Ask the Accounting Expert – Jennifer Nadeau

There are two ways to extract funds from a corporation, either pay a dividend or receive a wage.  The payment of dividends comes from after-tax corporate profits whereas wages are a deductible expense to the company.  Both are taxed differently in the hands of the individual.  Now which one is the better way to be paid? It all depends on what you are after.  One of the benefits of taking dividends is saving on CPP premiums (4.95% for each employee & employer). Paying dividends also allows you to split income with other family members provided they hold shares in the company.  And there is no restriction on the amount of dividends that can be paid unlike salaries that must be kept within a reasonable amount when paid to family.

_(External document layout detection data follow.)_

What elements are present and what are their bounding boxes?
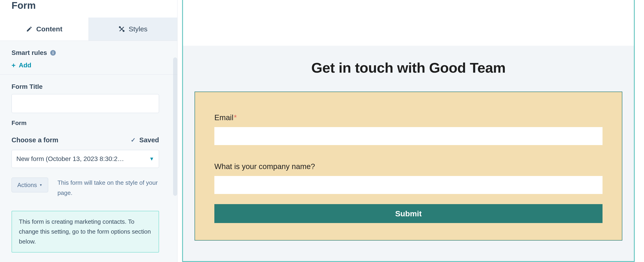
choose-form-label: Choose a form [12, 136, 58, 144]
svg-point-2 [120, 27, 120, 28]
add-label: Add [19, 62, 31, 69]
saved-label: Saved [140, 136, 159, 144]
tab-row: Content Styles [0, 18, 177, 41]
company-field-label: What is your company name? [214, 162, 602, 171]
info-icon[interactable]: i [50, 50, 56, 56]
form-select-value: New form (October 13, 2023 8:30:2… [16, 155, 124, 163]
smart-rules-text: Smart rules [12, 49, 47, 57]
actions-button-label: Actions [17, 181, 37, 189]
actions-button[interactable]: Actions ▼ [12, 178, 48, 192]
form-title-section: Form Title [0, 75, 177, 119]
smart-rules-section: Smart rules i + Add [0, 41, 177, 75]
email-label-text: Email [214, 113, 234, 122]
choose-form-row: Choose a form ✓ Saved [12, 136, 159, 144]
smart-rules-label: Smart rules i [12, 49, 166, 57]
form-editor-sidebar: Form Content Styles Smart rules i [0, 0, 178, 262]
form-title-label: Form Title [12, 83, 166, 90]
check-icon: ✓ [131, 137, 136, 144]
submit-button-preview[interactable]: Submit [214, 204, 602, 223]
email-input-preview[interactable] [214, 127, 602, 145]
plus-icon: + [12, 62, 16, 69]
required-asterisk: * [234, 113, 237, 122]
brush-cross-icon [118, 26, 125, 32]
pencil-icon [26, 26, 32, 32]
tab-styles[interactable]: Styles [88, 18, 177, 41]
saved-indicator: ✓ Saved [131, 136, 159, 144]
add-smart-rule-link[interactable]: + Add [12, 62, 31, 69]
email-field-label: Email* [214, 113, 602, 122]
marketing-contacts-info: This form is creating marketing contacts… [12, 211, 159, 252]
page-preview-area: Get in touch with Good Team Email* What … [178, 0, 644, 262]
style-note-text: This form will take on the style of your… [58, 178, 159, 198]
preview-body: Get in touch with Good Team Email* What … [183, 46, 634, 261]
panel-title: Form [0, 0, 177, 18]
tab-styles-label: Styles [128, 25, 148, 33]
company-input-preview[interactable] [214, 176, 602, 194]
form-section-label: Form [12, 119, 166, 127]
form-section: Form Choose a form ✓ Saved New form (Oct… [0, 119, 177, 258]
tab-content[interactable]: Content [0, 18, 88, 41]
preview-frame: Get in touch with Good Team Email* What … [182, 0, 635, 262]
form-select-dropdown[interactable]: New form (October 13, 2023 8:30:2… ▼ [12, 150, 159, 168]
form-title-input[interactable] [12, 94, 159, 113]
scrollbar-thumb[interactable] [173, 57, 177, 196]
svg-point-3 [123, 31, 124, 32]
preview-heading: Get in touch with Good Team [194, 60, 622, 76]
chevron-down-icon: ▼ [39, 183, 42, 187]
tab-content-label: Content [36, 25, 62, 33]
actions-row: Actions ▼ This form will take on the sty… [12, 178, 159, 198]
preview-header-space [183, 0, 634, 46]
preview-form-container[interactable]: Email* What is your company name? Submit [194, 92, 622, 240]
chevron-down-icon: ▼ [149, 156, 154, 162]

Taking dividends might sound good, but paying a wage also has its benefits.  For instance salary income is considered earned income, which generates RRSP deduction room.  Salaries also provide pensionable earnings and if you are counting on someday collecting CPP during retirement you will want to pay yourself at least some wages.

With the new dividend tax credit that came in to effect in 2014 the combined amount of tax paid corporately and personally are nearly identical regardless of which method you choose.  Paying a combination of both dividends and wages is a great way to get the best of both options.